9/16/2004 c1 Pharseer
I read the prologue & all 3 chapters online, so some of the stuff I'm going to say is throughout and some of it is about the prologue specifically. First off, I think that you're very talented. You have a good grasp of narrative, you have clear mental pictures of your characters and overall your storytelling is interesting and entertaining. One of the areas that I've noticed that you're a little weak is verb tense. You quite often change tense in the middle of a sentence; (her body still hurts (present tense) if she moved (past tense)) I also think that you sometimes mistake noting the color of everything for being descriptive. Except for different color hair and/or eyes, I really don't know what distinguishes any of these people from each other. Moles, warts, a scar, a crooked tooth...all of that helps build character and make the story more real.
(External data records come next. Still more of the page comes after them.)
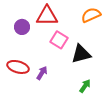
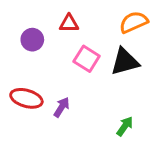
red triangle: (47, 16) -> (69, 23), size x0.6
black triangle: (81, 54) -> (125, 62), moved

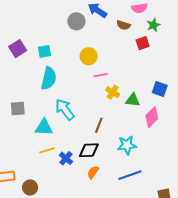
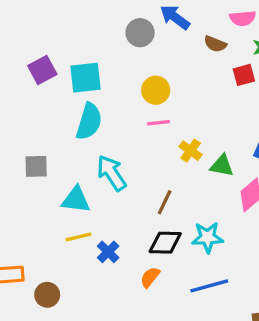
cyan square: (45, 51) -> (85, 78), size x1.5
pink line: (101, 75) -> (158, 123), moved
black diamond: (89, 150) -> (165, 243), moved

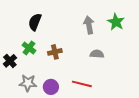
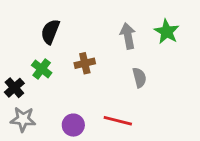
brown cross: (55, 52) -> (85, 63), moved
gray semicircle: (97, 54) -> (139, 78), turned 72
gray star: (28, 83) -> (23, 119), moved

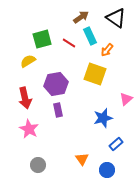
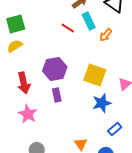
green square: (42, 39) -> (16, 24), moved
yellow semicircle: (28, 61) -> (15, 46), moved
yellow square: (95, 74) -> (95, 75), moved

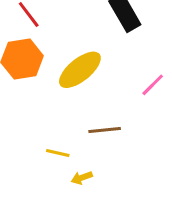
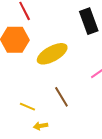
brown line: (105, 130) -> (61, 97), turned 55

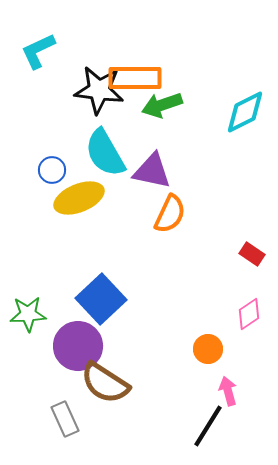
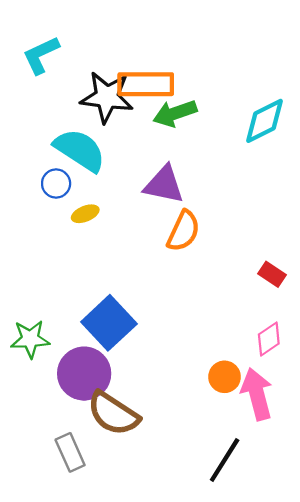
cyan semicircle: (105, 153) -> (80, 150), moved, turned 153
yellow ellipse: (79, 198) -> (85, 214), size x0.5
pink arrow: (228, 391) -> (257, 394), moved, size x1.6

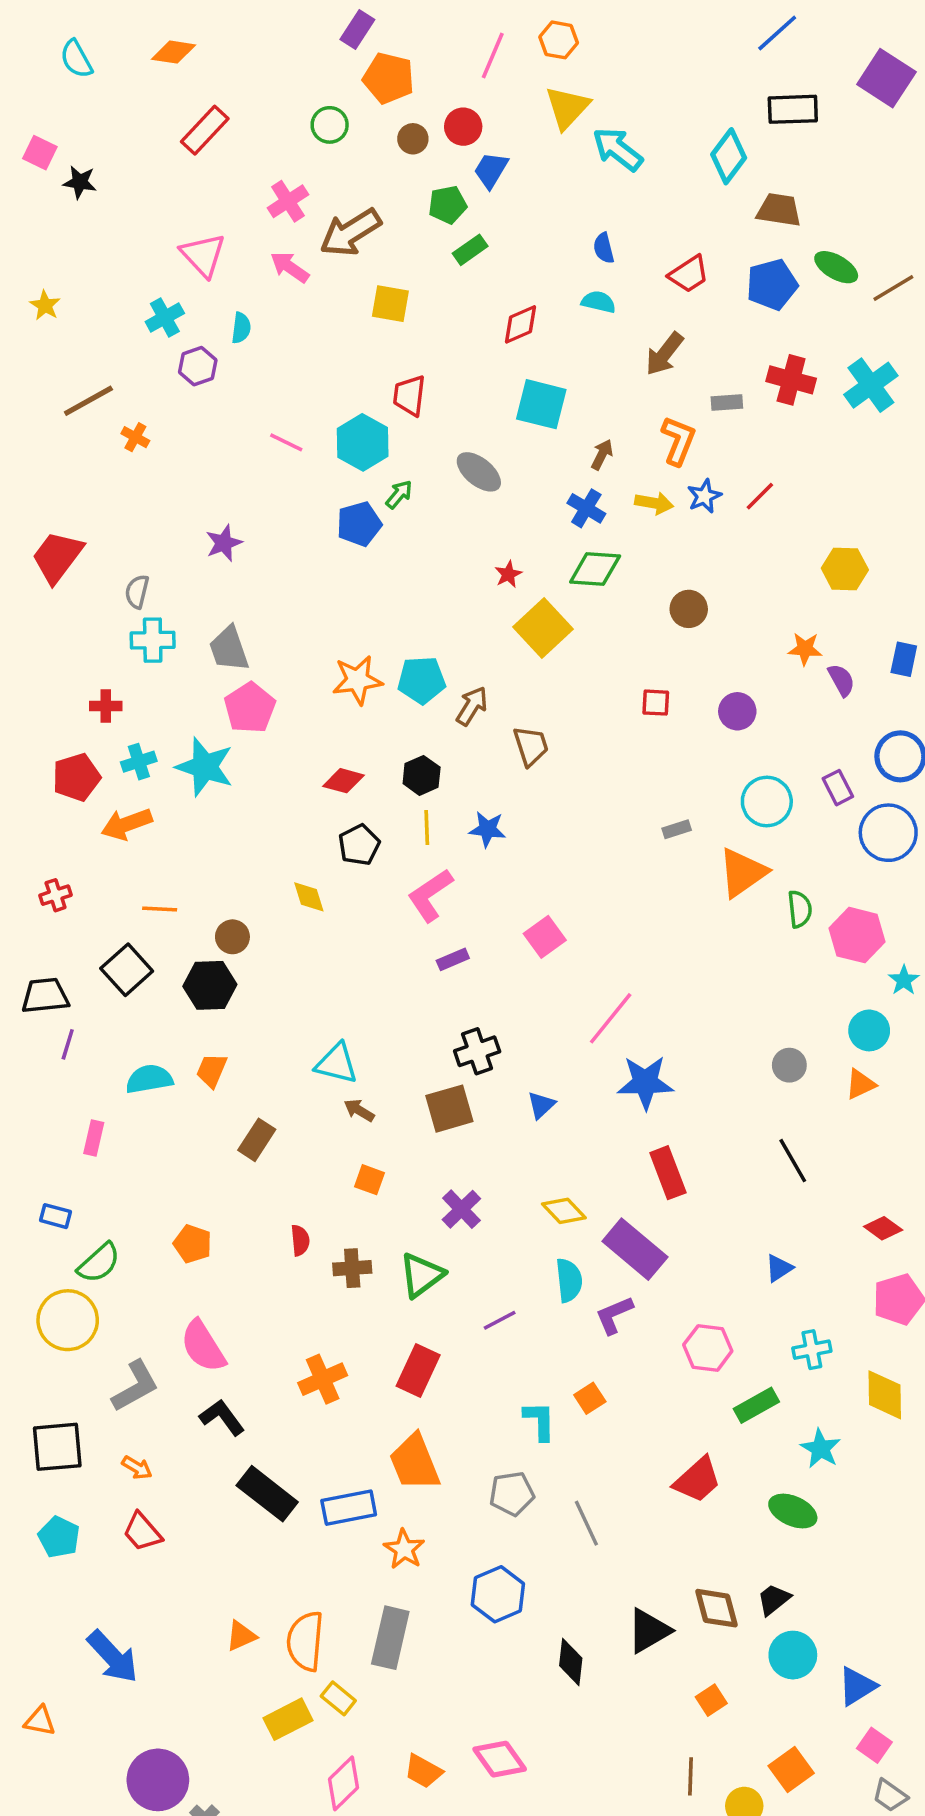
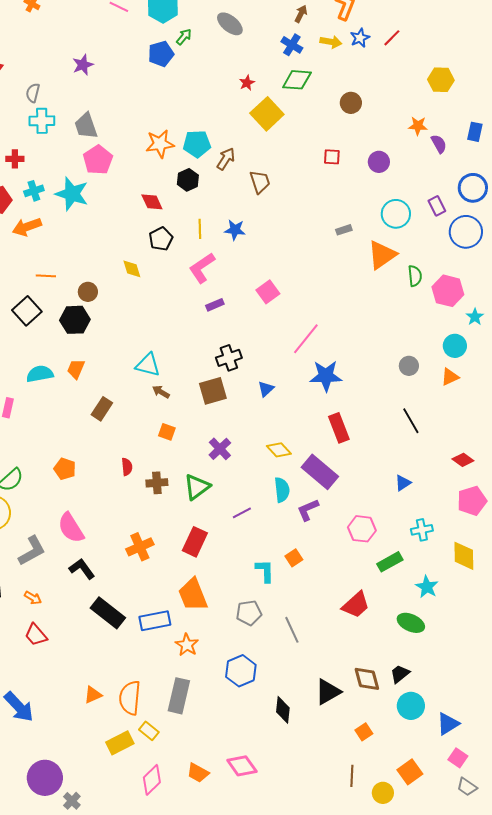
black hexagon: (422, 775) -> (188, 180), moved
red diamond: (343, 781) -> (152, 202), turned 50

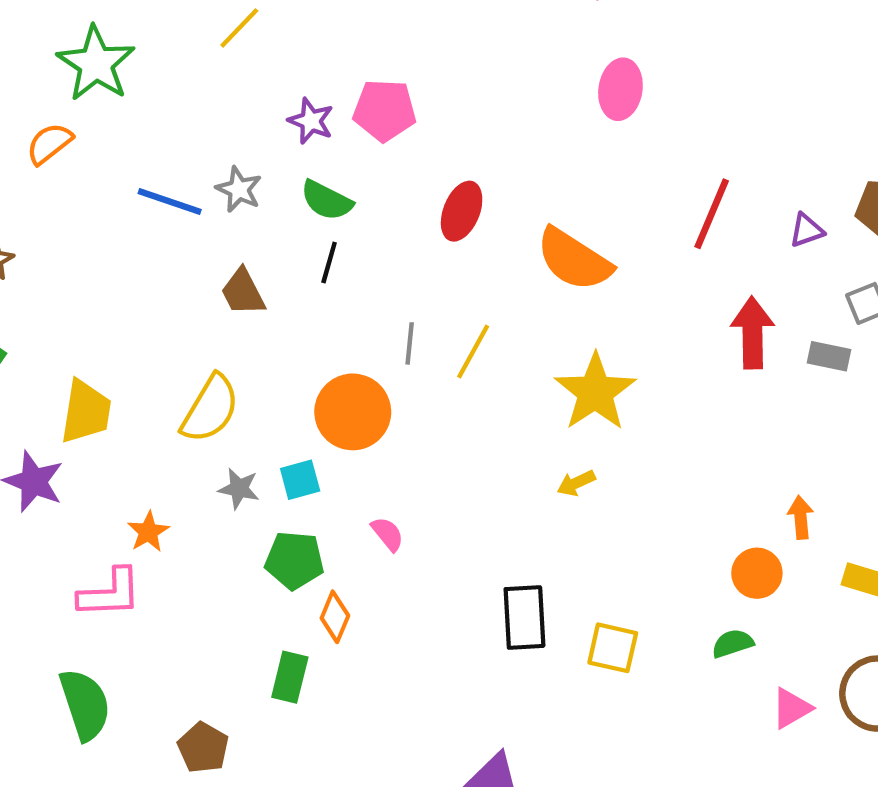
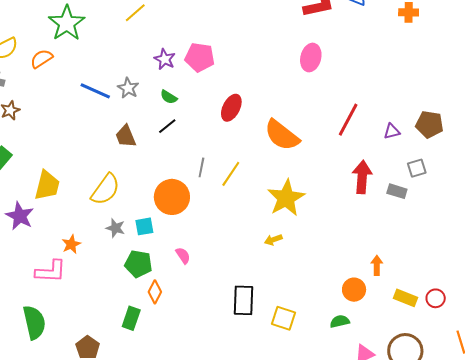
green semicircle: (327, 200) -> (169, 97), size x0.7
black line: (329, 263) -> (167, 126), turned 30

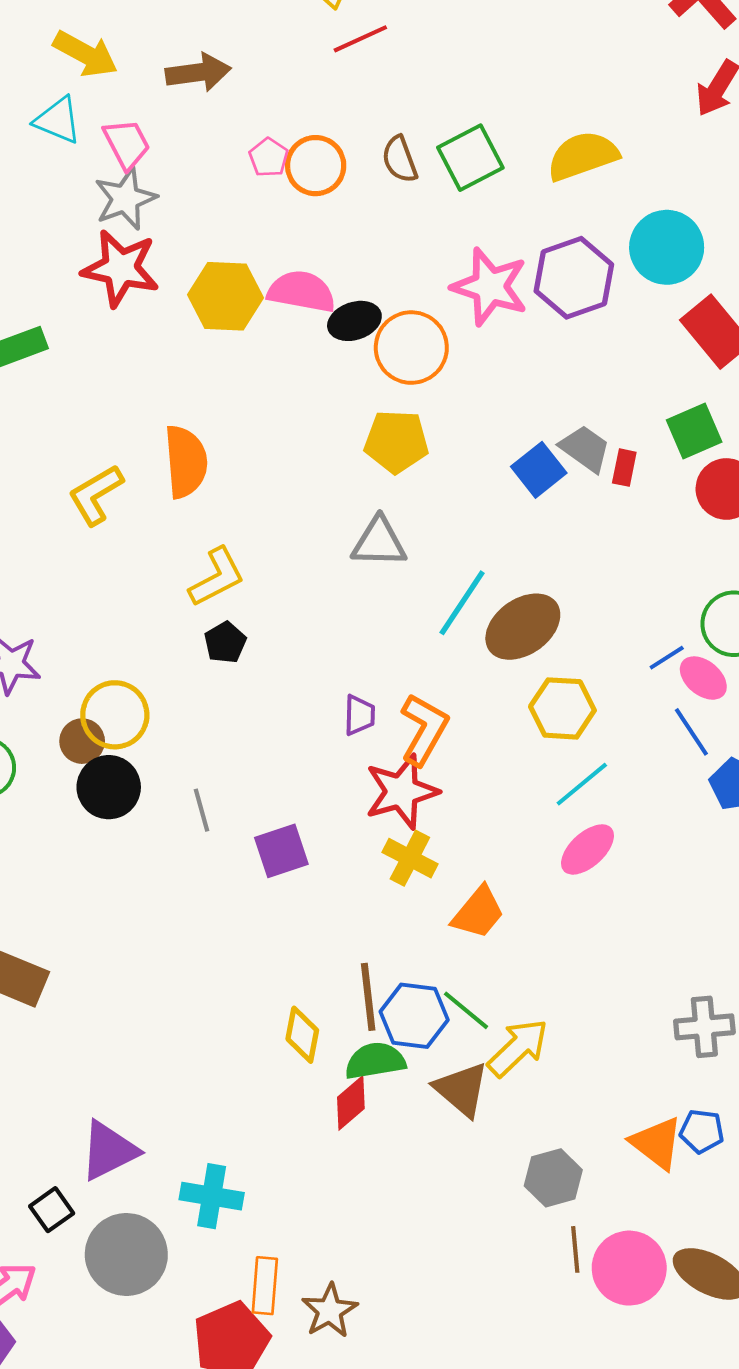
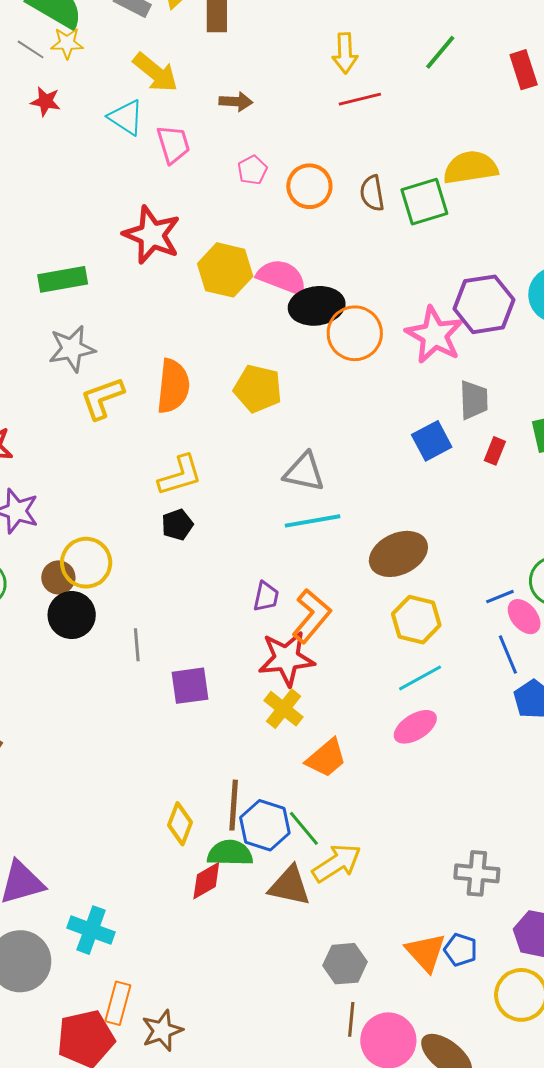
brown arrow: (198, 72) -> (236, 102), size x0.7
yellow semicircle: (583, 156) -> (470, 167), moved
pink pentagon: (269, 157) -> (252, 170), moved
gray star: (125, 199) -> (72, 349), moved
pink star: (490, 287) -> (435, 335), moved
black ellipse: (354, 321) -> (317, 306), size x1.4
yellow pentagon: (396, 441) -> (258, 389), moved
gray trapezoid: (585, 449) -> (474, 400), moved, turned 42
cyan line: (462, 603) -> (313, 521), moved, turned 36
brown triangle: (461, 1089) -> (290, 886), turned -39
I think, too, that your characters are a little generic. It doesn't mean they aren't or can't be interesting, but the horrible girls are just horrible, and the nice boys are just nice, and Ri is so perfect I'm having a hard time believing it. She's good at everything, she comes from a fabulous family, she's almost always in control of herself and her anger...where are her flaws (except for the fact that she doesn't fight back against Kyinnta)? On the one hand, I think she's a pretty perfect portrait of a girl that age; the mood swings, being convinced that everyone is judging her, when she's being completely judgemental at the same time...but I'm not sure that's totally intentional. All the elements are there, they just need to be tweaked a little bit to be more distinct, firm. As for the prologue, I'm not convinced that you need it. Nothing really happens in it, and the concept of her dreams could be moved to one of the chapters easily, giving a glimpse into her home life which is sorely needed. Right now, you ONLY see her at school. I know how hard it is to give up something that you've spent so much time and effort on (it shows), but I don't see any value added by the prologue. More to come...
9/14/2004 c3 Shae
I love this chapter! O_o a cliffy! Keep updating! the suspense!